O desastre ocorrido na central de Fukushima Daiichi no Japão colocou em xeque o processo de recuperação da imagem da energia nuclear como uma fonte segura e confiável. Esse fato gerou sérias dúvidas sobre a consistência da política energética de vários países que contavam com essa fonte para fazer face ao atual contexto energético de latente desequilíbrio entre a oferta e a demanda de energia e de crescente restrição ambiental ao uso dos combustíveis fósseis.

O impacto inicial desse acidente sobre a opinião pública foi muito desfavorável à expansão dessa fonte de energia na matriz energética e suscitou respostas políticas que apontaram na direção da reavaliação dos planos de construção de novas usinas. Esse movimento englobou desde a suspensão temporária do final da moratória nuclear alemã, até a sinalização da China e da Índia no sentido de reconsiderar seus planos de expansão da geração nuclear, passando pela intenção americana de também rever a segurança das suas centrais.

Desse modo, da sensível Alemanha, às aparentes indiferentes China e Índia, passando pelos ambíguos Estados Unidos, os diversos Governos se viram na obrigação de dar uma resposta às inquietações surgidas a partir do desastre japonês.
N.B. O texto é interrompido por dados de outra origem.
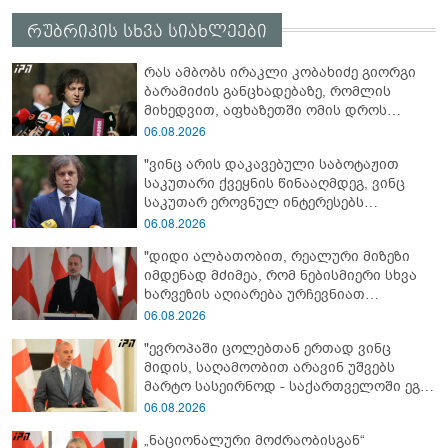
რუბრიკის სხვა სიახლეები
რას ამბობს ირაკლი კობახიძე გიორგი
ბარამიძის განცხადებაზე, რომლის
მიხედვით, აფხაზეთში ომის დროს
„ჩვენებს ტყვეები არ აჰყავდათ"
06.08.2026
"ვინც არის დაკავებული საბოტაჟით
საკუთარი ქვეყნის წინააღმდეგ, ვინც
საკუთარ ეროვნულ ინტერესებს
უპირისპირდება, ყველამ უნდა იცოდეს,
06.08.2026
რომ მათ მიაკითხავთ სამართალი" -
"დიდი ალბათობით, რეალური მიზეზი
ირაკლი კობახიძე
იმდენად მძიმეა, რომ ნებისმიერი სხვა
ხარვეზის აღიარება ურჩევნიათ
ნამდვილი მიზეზის გამოაშკარავებას" -
06.08.2026
გიორგი შარაშიძე ელექტროენერგიის
"ევროპაში ცოლებთან ერთად ვინც
გათიშვაზე
მიდის, საღამოობით არავინ უშვებს
მარტო სასეირნოდ - საქართველოში ეგ
პრობლემა არ არის!" - ლევან
06.08.2026
მაჭავარიანი
„ნაციონალური მოძრაობისგან“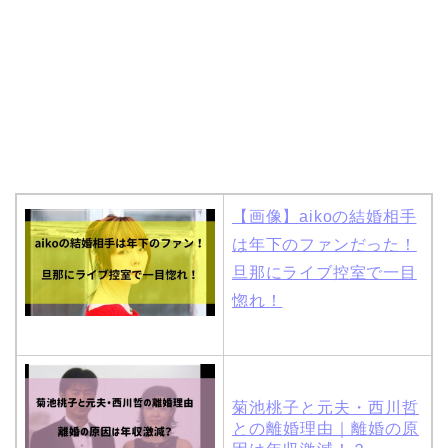
【画像】aikoの結婚相手
は年下のファンだった！
旦那にライブ控室で一目
惚れ！
菊池桃子と元夫・西川哲
との離婚理由｜離婚の原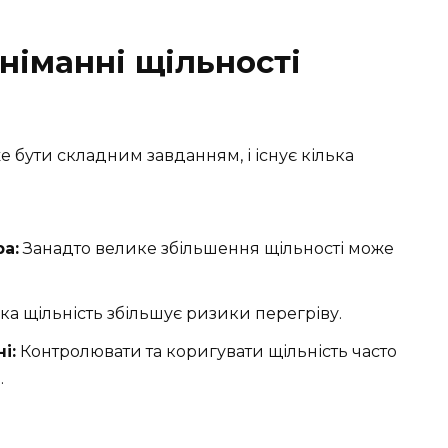
німанні щільності
е бути складним завданням, і існує кілька
а:
Занадто велике збільшення щільності може
а щільність збільшує ризики перегріву.
і:
Контролювати та коригувати щільність часто
.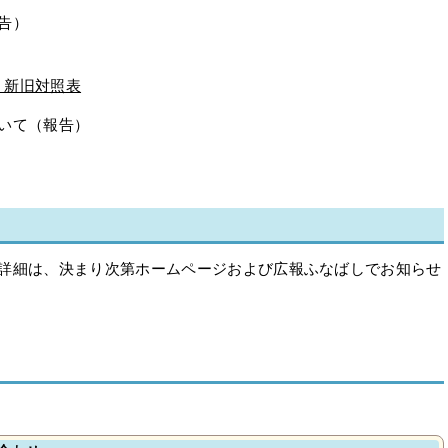
告）
 新旧対照表
いて（報告）
の詳細は、決まり次第ホームページおよび広報ふなばしでお知らせ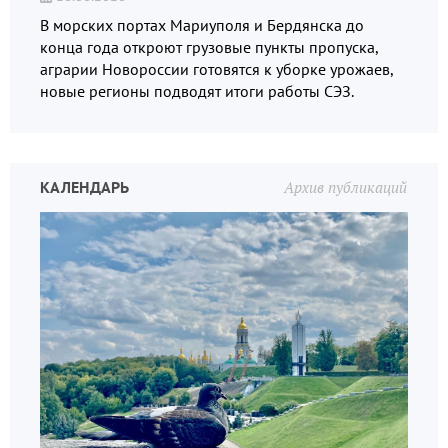
В морских портах Мариуполя и Бердянска до
конца года откроют грузовые пункты пропуска,
аграрии Новороссии готовятся к уборке урожаев,
новые регионы подводят итоги работы СЭЗ.
КАЛЕНДАРЬ
Архив публикаций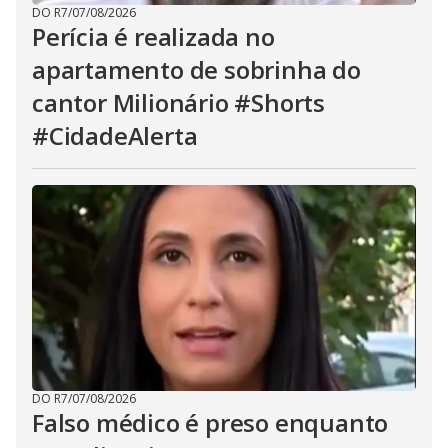
DO R7
/
07/08/2026
Perícia é realizada no
apartamento de sobrinha do
cantor Milionário #Shorts
#CidadeAlerta
DO R7
/
07/08/2026
Falso médico é preso enquanto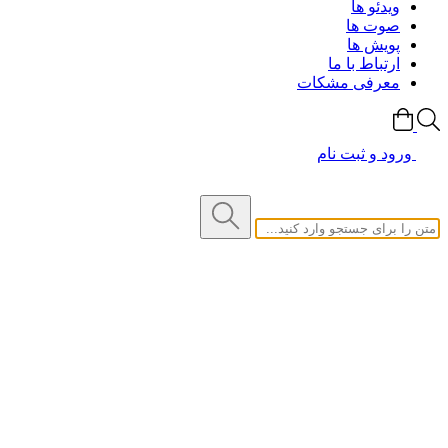
ویدئو ها
صوت ها
پویش ها
ارتباط با ما
معرفی مشکات
ورود و ثبت نام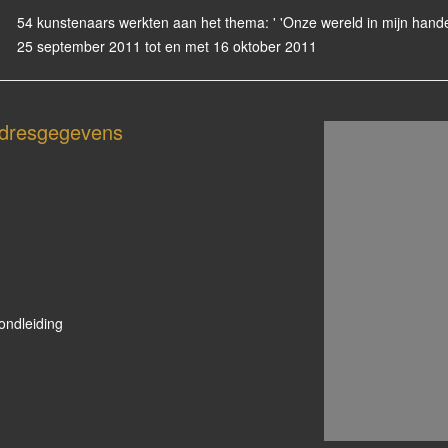
54 kunstenaars werkten aan het thema: ' 'Onze wereld in mijn hande
25 september 2011 tot en met 16 oktober 2011
dresgegevens
ondleiding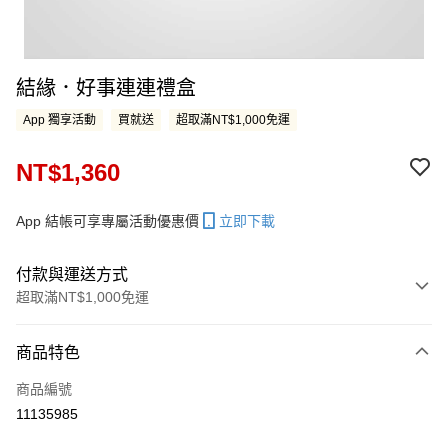
結緣．好事連連禮盒
App 獨享活動
買就送
超取滿NT$1,000免運
NT$1,360
App 結帳可享專屬活動優惠價
立即下載
付款與運送方式
超取滿NT$1,000免運
付款方式
商品特色
信用卡一次付款
商品編號
LINE Pay
11135985
Apple Pay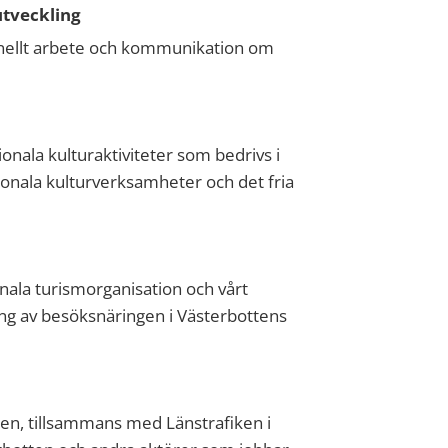
utveckling
ionellt arbete och kommunikation om
ionala kulturaktiviteter som bedrivs i
ionala kulturverksamheter och det fria
nala turismorganisation och vårt
ling av besöksnäringen i Västerbottens
tten, tillsammans med Länstrafiken i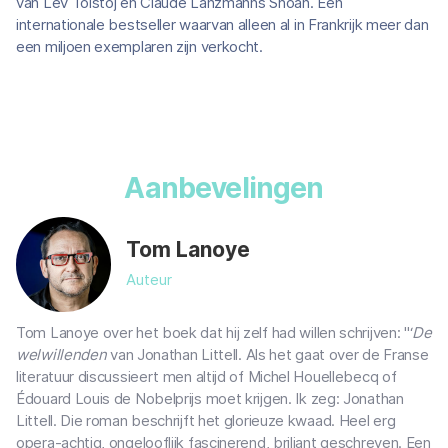
van Lev Tolstoj en Claude Lanzmanns Shoah. Een
internationale bestseller waarvan alleen al in Frankrijk meer dan
een miljoen exemplaren zijn verkocht.
Aanbevelingen
Tom Lanoye
Auteur
Tom Lanoye over het boek dat hij zelf had willen schrijven: "‘
De
welwillenden
van Jonathan Littell. Als het gaat over de Franse
literatuur discussieert men altijd of Michel Houellebecq of
Édouard Louis de Nobelprijs moet krijgen. Ik zeg: Jonathan
Littell. Die roman beschrijft het glorieuze kwaad. Heel erg
opera-achtig, ongelooflijk fascinerend, briljant geschreven. Een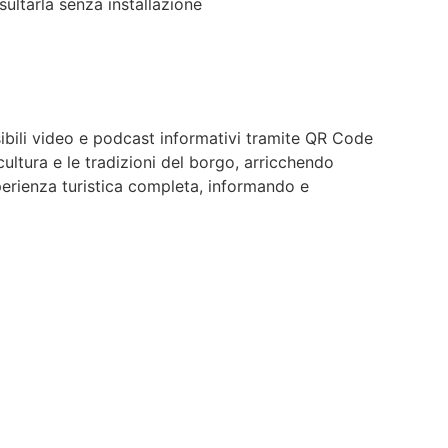
sultarla senza installazione
essibili video e podcast informativi tramite QR Code
cultura e le tradizioni del borgo, arricchendo
esperienza turistica completa, informando e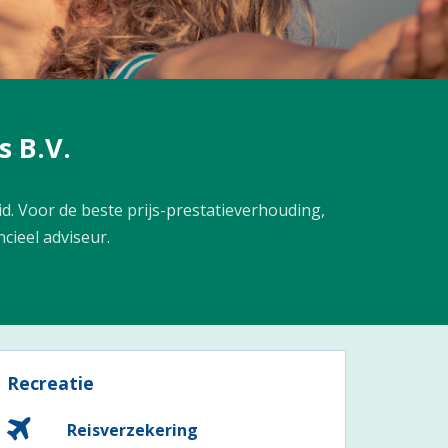
s B.V.
id. Voor de beste prijs-prestatieverhouding,
cieel adviseur.
Recreatie
Reisverzekering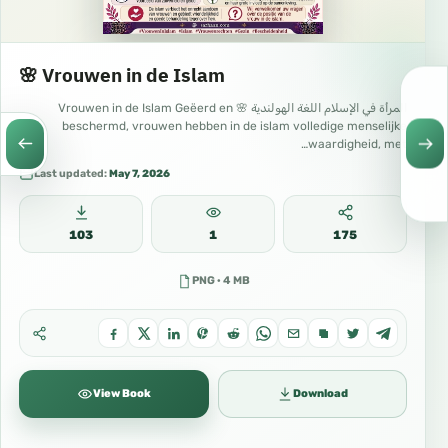
🌸 Vrouwen in de Islam
المرأة في الإسلام اللغة الهولندية 🌸 Vrouwen in de Islam Geëerd en
beschermd, vrouwen hebben in de islam volledige menselijke
waardigheid, met…
Last updated:
May 7, 2026
103
1
175
PNG · 4 MB
View Book
Download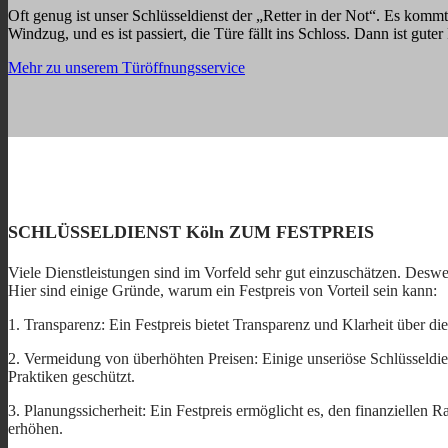
Oft genug ist unser Schlüsseldienst der „Retter in der Not“. Es kommt
Windzug, und es ist passiert, die Türe fällt ins Schloss. Dann ist gute
Mehr zu unserem Türöffnungsservice
SCHLÜSSELDIENST Köln ZUM FESTPREIS
Viele Dienstleistungen sind im Vorfeld sehr gut einzuschätzen. Deswe
Hier sind einige Gründe, warum ein Festpreis von Vorteil sein kann:
1. Transparenz: Ein Festpreis bietet Transparenz und Klarheit über di
2. Vermeidung von überhöhten Preisen: Einige unseriöse Schlüsseldien
Praktiken geschützt.
3. Planungssicherheit: Ein Festpreis ermöglicht es, den finanziellen
erhöhen.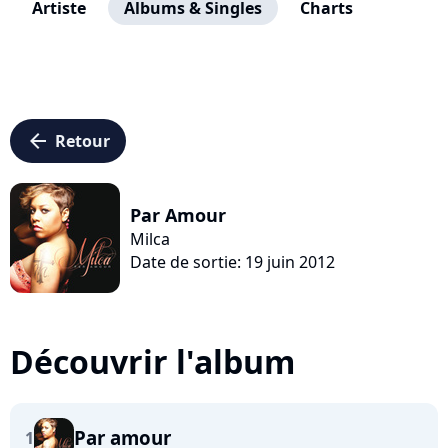
Artiste
Albums & Singles
Charts
arrow_left
Retour
Par Amour
Milca
Date de sortie: 19 juin 2012
Découvrir l'album
Par amour
1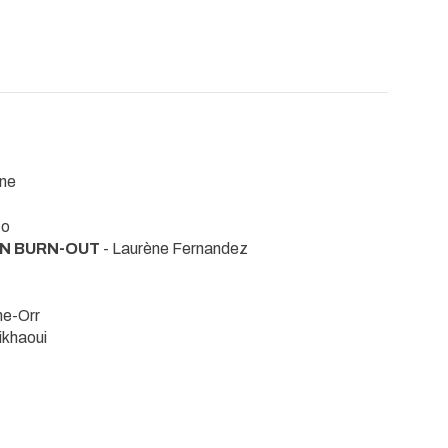
ine
co
UN BURN-OUT
- Laurène Fernandez
he-Orr
ikhaoui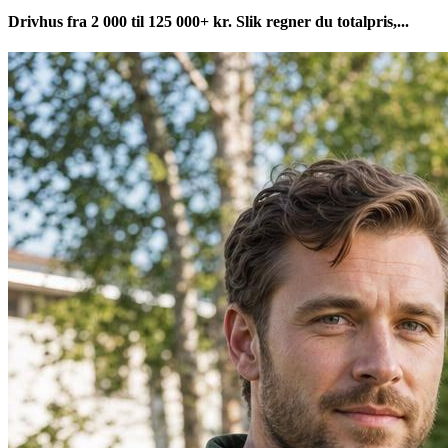
Drivhus fra 2 000 til 125 000+ kr. Slik regner du totalpris,...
Contudo, para se estimar melhor as consequências concretas de Fukushima Daiichi nas estratégias e ações de longo prazo desses países é necessário contextualizar melhor o cenário energético mundial no qual ocorre o acidente japonês, de tal forma a retirar a parcela de retórica das reações iniciais dos Governos para ver o que sobra em termos de intenções e possibilidades reais de alterar suas respectivas políticas.

Nesse sentido, o primeiro ponto a ser ressaltado é que Fukushima não é Chernobyl. A diferença crucial entre os dois eventos não reside apenas nas questões objetivas tecnológicas e industriais relativas às duas usinas, mas nas diferenças essenciais nos contextos energéticos de 2011 e 1986, que tornam completamente distintos os custos e a viabilidade da decretação de uma moratória nuclear nos dois momentos.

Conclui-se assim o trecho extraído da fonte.